Artan elektrik faturalarını protesto eden İngilizler “Faturanı ödeme!” kampanyasına imza atarken, Norveçliler “Daha ucuz elektrik istiyoruz” diye protestolar düzenliyorlar. Almanlar “Yeter artık, donmak yerine protesto et!” sloganı atarken, diğer yandan maaşlarında artış, elektrik ve doğalgaz için de tavan fiyat belirlenmesini talep ediyorlar. İtalyanlar enerji şirketlerinin milyarlarca avro kâr ettiklerini söylerken, Çekler ise artan enerji fiyatları için meydanlarda ve hükümeti istifaya davet etmekteler.

Rusya’dan korkutan uyarı

“Rusya’nın enerjisinden uzaklaşmak, Avrupa Birliği için içler acısı sonuçlara yol açacak!”

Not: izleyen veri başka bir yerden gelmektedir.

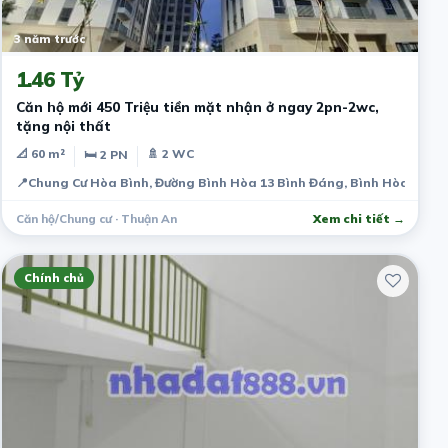
3 năm trước
1.46 Tỷ
Căn hộ mới 450 Triệu tiền mặt nhận ở ngay 2pn-2wc,
tặng nội thất
📐 60 m²
🚿 2 WC
🛏 2 PN
📍
Chung Cư Hòa Bình, Đường Bình Hòa 13 Bình Đáng, Bình Hòa, Thuậ
Căn hộ/Chung cư · Thuận An
Xem chi tiết →
Chính chủ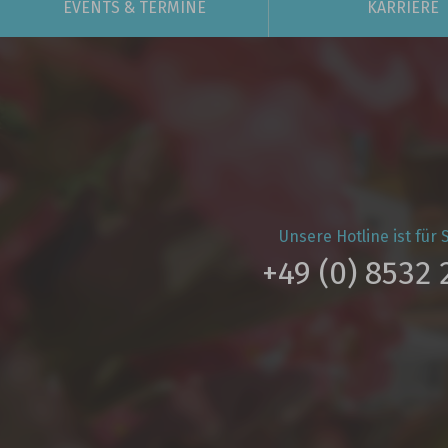
EVENTS
& TERMINE
KARRIERE
Unsere Hotline ist für S
+49 (0) 8532 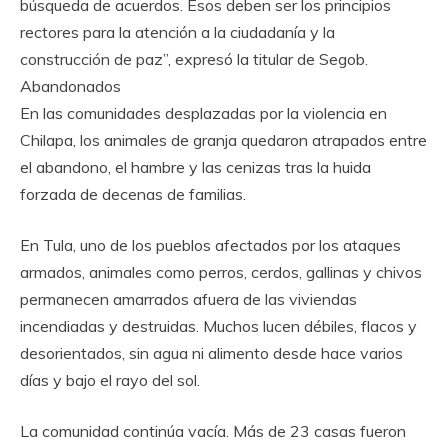
búsqueda de acuerdos. Esos deben ser los principios
rectores para la atención a la ciudadanía y la
construcción de paz”, expresó la titular de Segob.
Abandonados
En las comunidades desplazadas por la violencia en
Chilapa, los animales de granja quedaron atrapados entre
el abandono, el hambre y las cenizas tras la huida
forzada de decenas de familias.
En Tula, uno de los pueblos afectados por los ataques
armados, animales como perros, cerdos, gallinas y chivos
permanecen amarrados afuera de las viviendas
incendiadas y destruidas. Muchos lucen débiles, flacos y
desorientados, sin agua ni alimento desde hace varios
días y bajo el rayo del sol.
La comunidad continúa vacía. Más de 23 casas fueron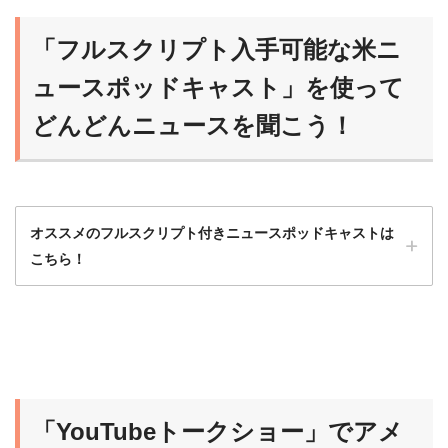
「フルスクリプト入手可能な米ニ
ュースポッドキャスト」を使って
どんどんニュースを聞こう！
オススメのフルスクリプト付きニュースポッドキャストは
こちら！
ニュースポッドキャストは最初はハードルが
高いから、フルスクリプト入手可能な番組か
ら始めるのがオススメだよ！
「YouTubeトークショー」でアメ
らいおん
慣れれば、だんだんスクリプトなしで聞ける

Bu uyarıyı yapan, Kremlin Sözcüsü Dmitry Peskov. 

Peskov’un Avrupa Birliği’nin ABD’ye güvenerek Rus enerjisini reddettiğini, Rusya’nın ekonomisini rekabet gücünden mahrum bıraktığını, son olarak Amerikalıların Avrupa ülkelerine fahiş fiyatlarla gaz satarak “çılgınca para” kazandığı iddiasında bulunması dikkat çeken bir açıklama.

ABD, her ne kadar AB’ye Rusya’dan daha fazla doğal gaz sağlasa da Amerikan gazı, Rusya’dan tedarik edilen gazdan on kat daha pahalı satılıyor. Bu da Peskov’un iddiasını destekler mahiyette.

Rusya Federasyonu’na bağlı Çeçenistan’ın atanmış lideri Ramazan Kadirov’dan sonra Rusya ile Ukrayna arasında cereyan eden savaşta tarafını belli eden Belarus Cumhurbaşkanı Aleksandr Lukaşenko, Ukrayna’nın Belarus’a saldırmaya hazırlandığını iddia ederek, “Rusya ile ortak bir bölgesel askerî birlik oluşturulması konusunda anlaşma sağladık” ifadelerini kullanarak Kiev’i havadan bombalayan Rusya cephesine Belarus’u da dâhil etti ve savaşın seyri değişmiş oldu.

Bu gelişme, beraberinde savaş cephesinin küresel boyuta ulaşma endişesini doğurdu. Endişe duyanlardan biri de sıradışı çıkışlarıyla dikkatleri üzerine çeken ekonomi profesörü Özgür Demirtaş’tı ve sosyal medya hesabından, “Ya Rabbim, lütfen 3. Dünya Savaşı çıkmasın!” diyerek bu ihtimâle dikkat çekerken savaşın insanî yıkım olduğunu, “haklı” olan tek savaşın yurda giren istilacılara karşı verilen savaş olduğunu ifade etti.

Yazımızı sonlandırırken, Rusya Devlet Başkanı Vladimir Putin ile Cumhurbaşkanı Recep Tayyip Erdoğan’ın Kazakistan’ın başkenti Astana’da bugün önemli bir  görüşme gerçekleştireceğini okurlarımızla paylaşmak istiyoruz. 

Bu görüşmede ele alınacak başlıklar ve önümüzdeki günlerin ne getireceği merak konusu.